### To do
Among the lines below, restate word for word only those from the line with "ネッククーラー アイスノン首元用 カバー" through the line with "4,400円以上で送料無料", with both end lines kept.

### Data for the task
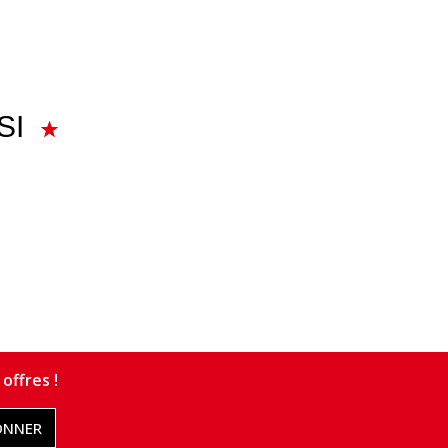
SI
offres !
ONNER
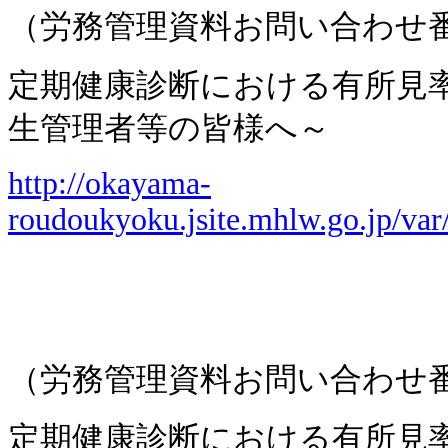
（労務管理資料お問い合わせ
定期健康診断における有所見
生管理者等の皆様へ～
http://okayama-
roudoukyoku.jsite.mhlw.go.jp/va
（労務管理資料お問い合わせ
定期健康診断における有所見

...

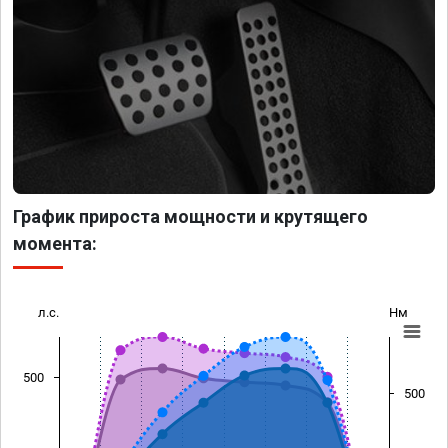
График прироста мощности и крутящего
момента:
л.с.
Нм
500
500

...

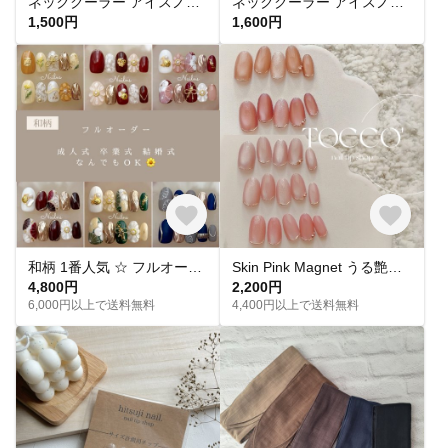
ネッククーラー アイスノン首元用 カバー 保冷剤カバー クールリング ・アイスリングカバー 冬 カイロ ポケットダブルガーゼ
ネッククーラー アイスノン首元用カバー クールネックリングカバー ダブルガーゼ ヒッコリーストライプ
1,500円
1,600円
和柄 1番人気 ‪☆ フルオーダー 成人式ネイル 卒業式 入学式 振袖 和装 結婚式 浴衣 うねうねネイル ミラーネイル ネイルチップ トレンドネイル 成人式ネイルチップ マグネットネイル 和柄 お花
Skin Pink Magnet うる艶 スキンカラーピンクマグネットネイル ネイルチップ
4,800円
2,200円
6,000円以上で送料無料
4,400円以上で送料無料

### Reply to the exercise
ネッククーラー アイスノン首元用 カバー 保冷剤カバー クールリング ・アイスリングカバー 冬 カイロ ポケットダブルガーゼ
ネッククーラー アイスノン首元用カバー クールネックリングカバー ダブルガーゼ ヒッコリーストライプ
1,500円
1,600円
和柄 1番人気 ‪☆ フルオーダー 成人式ネイル 卒業式 入学式 振袖 和装 結婚式 浴衣 うねうねネイル ミラーネイル ネイルチップ トレンドネイル 成人式ネイルチップ マグネットネイル 和柄 お花
Skin Pink Magnet うる艶 スキンカラーピンクマグネットネイル ネイルチップ
4,800円
2,200円
6,000円以上で送料無料
4,400円以上で送料無料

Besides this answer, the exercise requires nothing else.